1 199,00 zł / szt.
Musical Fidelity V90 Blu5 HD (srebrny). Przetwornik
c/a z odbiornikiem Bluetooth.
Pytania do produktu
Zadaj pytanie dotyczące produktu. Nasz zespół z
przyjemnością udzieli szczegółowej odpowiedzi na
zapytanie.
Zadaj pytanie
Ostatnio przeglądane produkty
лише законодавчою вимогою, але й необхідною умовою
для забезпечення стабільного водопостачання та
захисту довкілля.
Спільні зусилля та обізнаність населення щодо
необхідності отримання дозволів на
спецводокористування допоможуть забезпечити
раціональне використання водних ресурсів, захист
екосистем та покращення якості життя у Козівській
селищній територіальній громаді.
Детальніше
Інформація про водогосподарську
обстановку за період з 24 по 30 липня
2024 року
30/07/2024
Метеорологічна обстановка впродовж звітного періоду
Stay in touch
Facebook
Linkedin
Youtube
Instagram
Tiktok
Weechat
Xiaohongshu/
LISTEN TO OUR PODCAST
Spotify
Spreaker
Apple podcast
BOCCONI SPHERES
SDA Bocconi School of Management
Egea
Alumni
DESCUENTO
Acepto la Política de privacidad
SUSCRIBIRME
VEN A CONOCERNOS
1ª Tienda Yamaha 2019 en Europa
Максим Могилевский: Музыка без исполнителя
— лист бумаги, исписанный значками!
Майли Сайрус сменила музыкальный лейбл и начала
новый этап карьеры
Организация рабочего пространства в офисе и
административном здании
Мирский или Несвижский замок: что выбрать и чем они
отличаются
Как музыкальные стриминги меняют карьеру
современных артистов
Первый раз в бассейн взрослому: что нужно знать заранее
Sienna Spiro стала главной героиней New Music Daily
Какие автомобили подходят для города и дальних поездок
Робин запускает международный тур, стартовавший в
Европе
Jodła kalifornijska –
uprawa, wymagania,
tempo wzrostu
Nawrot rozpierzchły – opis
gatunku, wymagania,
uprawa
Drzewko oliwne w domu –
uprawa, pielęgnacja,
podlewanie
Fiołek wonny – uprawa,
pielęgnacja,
* * *
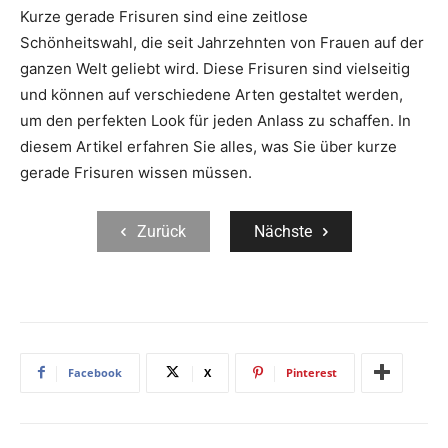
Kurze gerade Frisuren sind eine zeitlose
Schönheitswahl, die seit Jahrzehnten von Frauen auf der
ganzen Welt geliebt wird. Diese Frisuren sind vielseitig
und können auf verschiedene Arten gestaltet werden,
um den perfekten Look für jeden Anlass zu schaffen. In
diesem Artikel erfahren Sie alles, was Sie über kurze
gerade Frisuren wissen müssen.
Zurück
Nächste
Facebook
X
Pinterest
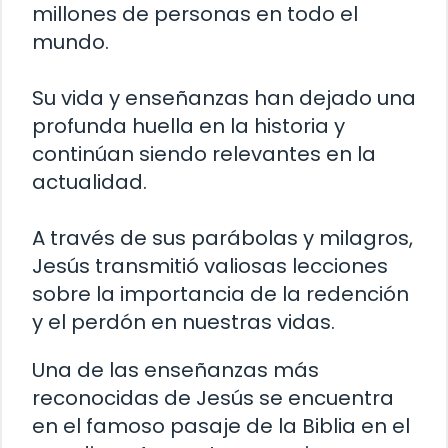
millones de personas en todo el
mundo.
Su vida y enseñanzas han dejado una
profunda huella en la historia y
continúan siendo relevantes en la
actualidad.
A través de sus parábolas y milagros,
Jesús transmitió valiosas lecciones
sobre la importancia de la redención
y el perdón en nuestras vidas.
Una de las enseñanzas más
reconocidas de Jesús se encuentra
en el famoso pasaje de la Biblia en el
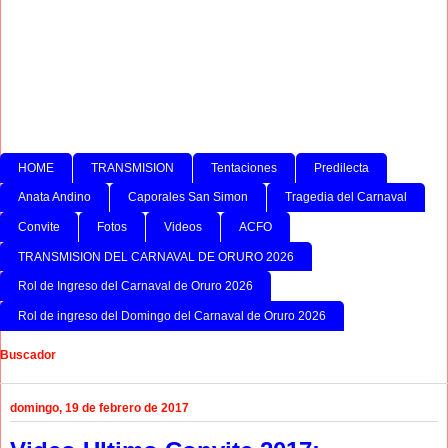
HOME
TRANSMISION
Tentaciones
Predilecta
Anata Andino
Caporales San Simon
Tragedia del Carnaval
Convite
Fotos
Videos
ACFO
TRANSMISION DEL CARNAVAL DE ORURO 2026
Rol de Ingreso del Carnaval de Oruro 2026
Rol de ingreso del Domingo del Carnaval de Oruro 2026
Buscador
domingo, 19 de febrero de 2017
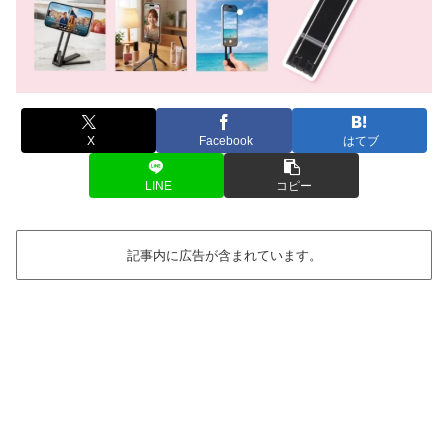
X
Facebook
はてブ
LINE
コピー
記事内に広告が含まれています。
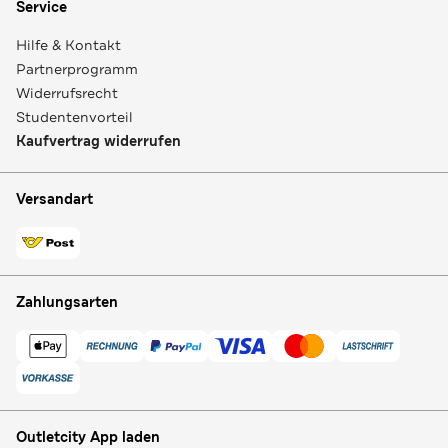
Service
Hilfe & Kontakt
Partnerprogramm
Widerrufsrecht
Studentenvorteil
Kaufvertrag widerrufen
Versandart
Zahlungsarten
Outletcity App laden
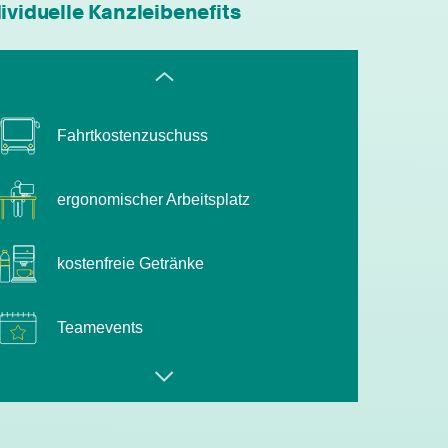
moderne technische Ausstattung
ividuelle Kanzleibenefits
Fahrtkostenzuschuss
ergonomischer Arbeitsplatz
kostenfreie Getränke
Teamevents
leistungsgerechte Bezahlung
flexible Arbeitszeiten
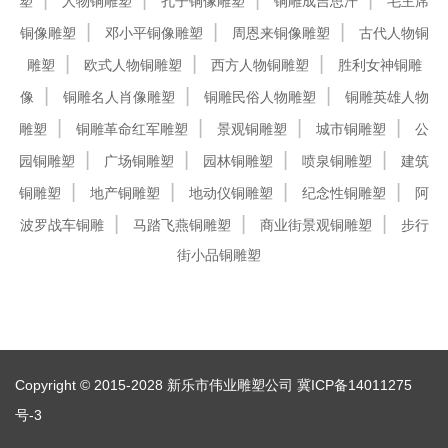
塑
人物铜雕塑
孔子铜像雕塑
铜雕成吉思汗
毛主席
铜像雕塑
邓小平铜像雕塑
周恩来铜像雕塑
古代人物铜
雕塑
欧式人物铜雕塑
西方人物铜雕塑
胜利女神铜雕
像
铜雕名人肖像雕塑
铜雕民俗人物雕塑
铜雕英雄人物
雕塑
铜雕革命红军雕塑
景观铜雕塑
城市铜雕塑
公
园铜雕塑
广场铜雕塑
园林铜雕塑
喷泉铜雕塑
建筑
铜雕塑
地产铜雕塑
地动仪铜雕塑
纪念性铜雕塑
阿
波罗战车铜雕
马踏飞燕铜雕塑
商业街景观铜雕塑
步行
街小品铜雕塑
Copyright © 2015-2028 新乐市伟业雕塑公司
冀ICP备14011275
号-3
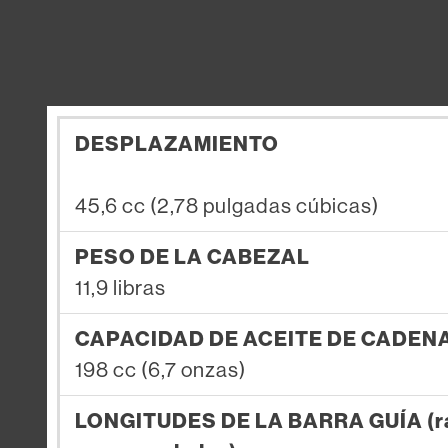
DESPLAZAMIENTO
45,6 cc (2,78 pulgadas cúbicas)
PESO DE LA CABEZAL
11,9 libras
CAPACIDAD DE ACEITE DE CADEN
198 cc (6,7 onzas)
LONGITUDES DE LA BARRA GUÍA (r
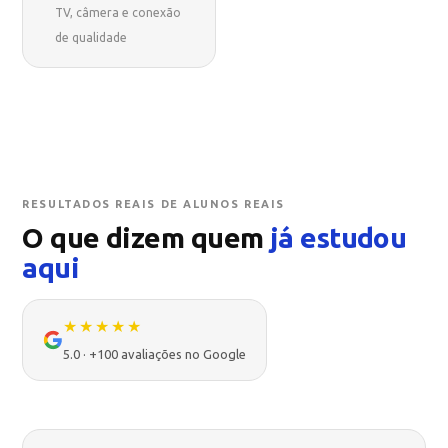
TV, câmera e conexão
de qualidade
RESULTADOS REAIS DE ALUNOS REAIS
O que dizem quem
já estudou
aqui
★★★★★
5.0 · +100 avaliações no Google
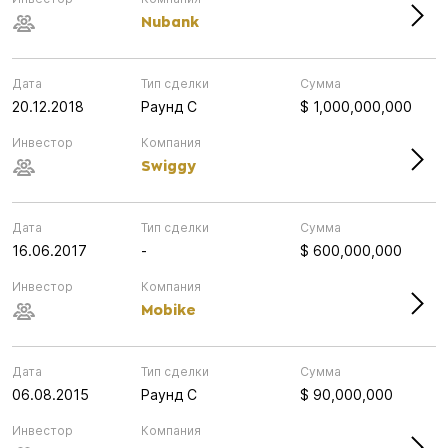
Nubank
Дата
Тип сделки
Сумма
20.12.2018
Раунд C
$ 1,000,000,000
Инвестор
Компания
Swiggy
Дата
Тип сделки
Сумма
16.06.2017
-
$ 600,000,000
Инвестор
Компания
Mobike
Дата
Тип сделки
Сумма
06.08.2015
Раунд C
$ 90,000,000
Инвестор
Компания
---
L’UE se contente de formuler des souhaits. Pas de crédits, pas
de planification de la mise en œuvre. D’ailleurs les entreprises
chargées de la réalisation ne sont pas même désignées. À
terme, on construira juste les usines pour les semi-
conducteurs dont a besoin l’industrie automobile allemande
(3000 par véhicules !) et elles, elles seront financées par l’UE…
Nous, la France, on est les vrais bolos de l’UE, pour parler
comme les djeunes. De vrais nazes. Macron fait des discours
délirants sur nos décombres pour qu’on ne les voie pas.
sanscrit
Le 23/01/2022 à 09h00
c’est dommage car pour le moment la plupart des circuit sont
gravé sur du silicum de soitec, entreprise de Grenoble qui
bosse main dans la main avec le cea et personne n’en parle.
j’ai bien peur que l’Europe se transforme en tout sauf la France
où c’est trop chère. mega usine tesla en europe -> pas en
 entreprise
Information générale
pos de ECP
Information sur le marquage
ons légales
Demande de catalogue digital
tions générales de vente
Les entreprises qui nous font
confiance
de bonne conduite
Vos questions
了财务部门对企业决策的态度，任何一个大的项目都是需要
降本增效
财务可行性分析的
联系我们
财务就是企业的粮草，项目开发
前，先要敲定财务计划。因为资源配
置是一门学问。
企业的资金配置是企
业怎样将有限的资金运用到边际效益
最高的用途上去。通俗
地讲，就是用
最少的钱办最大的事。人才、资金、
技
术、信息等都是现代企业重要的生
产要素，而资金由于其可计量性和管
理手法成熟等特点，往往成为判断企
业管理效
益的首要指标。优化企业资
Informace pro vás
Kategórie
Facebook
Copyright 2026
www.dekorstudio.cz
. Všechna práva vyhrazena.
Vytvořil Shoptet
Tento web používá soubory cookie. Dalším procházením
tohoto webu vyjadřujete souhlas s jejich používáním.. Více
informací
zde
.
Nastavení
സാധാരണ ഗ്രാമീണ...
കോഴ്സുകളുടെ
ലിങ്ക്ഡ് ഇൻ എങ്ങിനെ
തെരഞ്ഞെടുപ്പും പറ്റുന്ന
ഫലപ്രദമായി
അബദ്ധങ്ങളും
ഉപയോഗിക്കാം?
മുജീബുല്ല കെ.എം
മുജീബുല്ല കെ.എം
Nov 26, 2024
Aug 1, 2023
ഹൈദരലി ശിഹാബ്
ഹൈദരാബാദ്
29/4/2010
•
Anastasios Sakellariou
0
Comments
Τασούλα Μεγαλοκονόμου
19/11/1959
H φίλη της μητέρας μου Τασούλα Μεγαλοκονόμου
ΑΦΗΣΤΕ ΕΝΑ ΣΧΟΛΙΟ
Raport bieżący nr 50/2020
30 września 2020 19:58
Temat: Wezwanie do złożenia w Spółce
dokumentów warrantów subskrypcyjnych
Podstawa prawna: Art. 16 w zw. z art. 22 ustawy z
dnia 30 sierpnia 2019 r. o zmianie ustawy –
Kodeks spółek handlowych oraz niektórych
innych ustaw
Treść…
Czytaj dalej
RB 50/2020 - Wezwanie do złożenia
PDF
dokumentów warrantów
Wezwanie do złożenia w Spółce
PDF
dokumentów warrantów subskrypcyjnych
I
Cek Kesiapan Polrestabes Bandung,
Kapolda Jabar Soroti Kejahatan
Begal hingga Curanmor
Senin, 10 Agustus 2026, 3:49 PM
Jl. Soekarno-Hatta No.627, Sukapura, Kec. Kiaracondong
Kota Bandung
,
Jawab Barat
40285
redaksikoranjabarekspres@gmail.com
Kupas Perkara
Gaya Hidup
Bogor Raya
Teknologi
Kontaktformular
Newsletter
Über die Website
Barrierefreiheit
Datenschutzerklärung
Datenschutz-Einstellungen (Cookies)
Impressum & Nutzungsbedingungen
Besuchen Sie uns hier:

## [ASSIGNMENT]
Starting at the line above that holds "കോഴ്സുകളുടെ" and ending at the line that holds "30 września 2020 19:58", transcribe each line exactly and include no other lines.

## [RESULT OF THIS EXERCISE]
കോഴ്സുകളുടെ
ലിങ്ക്ഡ് ഇൻ എങ്ങിനെ
തെരഞ്ഞെടുപ്പും പറ്റുന്ന
ഫലപ്രദമായി
അബദ്ധങ്ങളും
ഉപയോഗിക്കാം?
മുജീബുല്ല കെ.എം
മുജീബുല്ല കെ.എം
Nov 26, 2024
Aug 1, 2023
ഹൈദരലി ശിഹാബ്
ഹൈദരാബാദ്
29/4/2010
•
Anastasios Sakellariou
0
Comments
Τασούλα Μεγαλοκονόμου
19/11/1959
H φίλη της μητέρας μου Τασούλα Μεγαλοκονόμου
ΑΦΗΣΤΕ ΕΝΑ ΣΧΟΛΙΟ
Raport bieżący nr 50/2020
30 września 2020 19:58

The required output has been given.